I’ll get off my soap box and get ready for sleep now.  BTW…How about those VMA’s, I haven’t watched this in a while, I’m glad I did tonight.  I love Justin Timberlake and he got a few awards and put on QUITE the show.  I just adore him… Jessica Timberlake is a lucky lady (and he’s lucky to have her)!!!!

Return to blog – and a review of 42

24 Aug

I realize that I’ve completely neglected this blog for about the last month.  What can I say, it’s been a hectic few weeks.  I had another little trip to Florida, a wedding and a sick cat.  I wasn’t really focused on doing much movie watching or inventive cooking.  So, tonight I’m going to review a movie that I didn’t see in the theater but that I rented tonight.

I decided to watch 42 tonight because I really should have seen it in the theater.  So I cried once in about the first 15 minutes.  The fact that there was a time where it was common to treat people the way Jackie Robinson was treated (especially in the south, no offense southern friends) makes me sick to my stomach.  My mom told me stories about a road trip my grandmother took her and her siblings on down to Florida when she was young and they had never seen a “colored” bathroom or water fountain before.  My mom went to ask my gram about it and got shushed very quickly.  She was also told not to even DARE mention that they were Catholic as that was pretty much the same in the south as being African American in the 40’s and 50’s.

Anyway, back to the movie. Some of the interesting parts of the script was how the GM of the Brooklyn Dodgers asked him to be both an amazing player and a gentleman and not respond in kind when attacked or provoked.  I can’t imagine how difficult it would have been to stand there and take being yelled at.  I admit, I loved Harrison Ford’s portrayal of the GM, Branch Rickey.  He was gruff and awesome and ahead of his time.  He knew what he was doing, he knew that there were amazing athletes out there being overlooked because of their color and he was willing to make a HUGE leap to take baseball to the next level.

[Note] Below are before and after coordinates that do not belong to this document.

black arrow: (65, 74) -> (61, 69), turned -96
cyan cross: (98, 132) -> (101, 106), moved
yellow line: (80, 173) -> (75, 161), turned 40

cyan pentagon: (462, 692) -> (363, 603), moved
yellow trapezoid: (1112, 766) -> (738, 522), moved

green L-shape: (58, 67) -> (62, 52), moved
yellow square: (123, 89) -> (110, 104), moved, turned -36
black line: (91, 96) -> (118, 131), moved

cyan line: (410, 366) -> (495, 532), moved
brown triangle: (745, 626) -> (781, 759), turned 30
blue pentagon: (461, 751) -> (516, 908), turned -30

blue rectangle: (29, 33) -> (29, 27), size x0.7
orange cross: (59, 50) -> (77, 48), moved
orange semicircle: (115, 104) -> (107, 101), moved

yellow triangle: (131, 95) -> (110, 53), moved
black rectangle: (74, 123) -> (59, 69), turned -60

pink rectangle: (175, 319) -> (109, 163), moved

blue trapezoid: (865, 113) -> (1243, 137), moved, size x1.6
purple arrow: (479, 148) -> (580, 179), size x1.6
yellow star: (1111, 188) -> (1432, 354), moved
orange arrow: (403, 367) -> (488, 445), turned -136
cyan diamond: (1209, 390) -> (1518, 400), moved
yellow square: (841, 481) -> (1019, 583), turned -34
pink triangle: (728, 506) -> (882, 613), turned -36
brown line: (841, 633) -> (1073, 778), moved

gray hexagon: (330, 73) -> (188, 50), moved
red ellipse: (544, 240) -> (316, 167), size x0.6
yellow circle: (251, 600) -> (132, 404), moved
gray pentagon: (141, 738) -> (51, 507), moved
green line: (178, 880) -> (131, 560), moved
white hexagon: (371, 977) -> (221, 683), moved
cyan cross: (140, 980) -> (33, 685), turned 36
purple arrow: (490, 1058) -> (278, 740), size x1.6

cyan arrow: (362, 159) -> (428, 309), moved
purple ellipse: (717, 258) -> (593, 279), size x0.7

Jackie Robinson was played by Chadwick Boseman and he did a fantastic job.  And though it was a smaller role, I adored Nicole Beharie who played Rachel, Jackie’s wife.  One of the first scenes where she reacts to seeing her first colored bathroom and proceeds to walk right into the “white only” bathroom was fantastic.  The amount of pressure put on Jackie Robinson to represent an entire race that was on the brink of a civil rights revolution was immense.

I know they always take liberty with stories when they write “based on a true story” scripts, but I’m sure that much of what was written was absolutely true.  I enjoyed this movie, the dialogue seemed very real and the performances were all very good.  The scene where the Phillies heckled him was true (I looked it up).  And it was also true that that moment did more to unite the Dodgers than anything else.

There are three movies out right now that I’d like to see.  The Butler, The Mortal Instruments and The World’s End.  All very different, right?!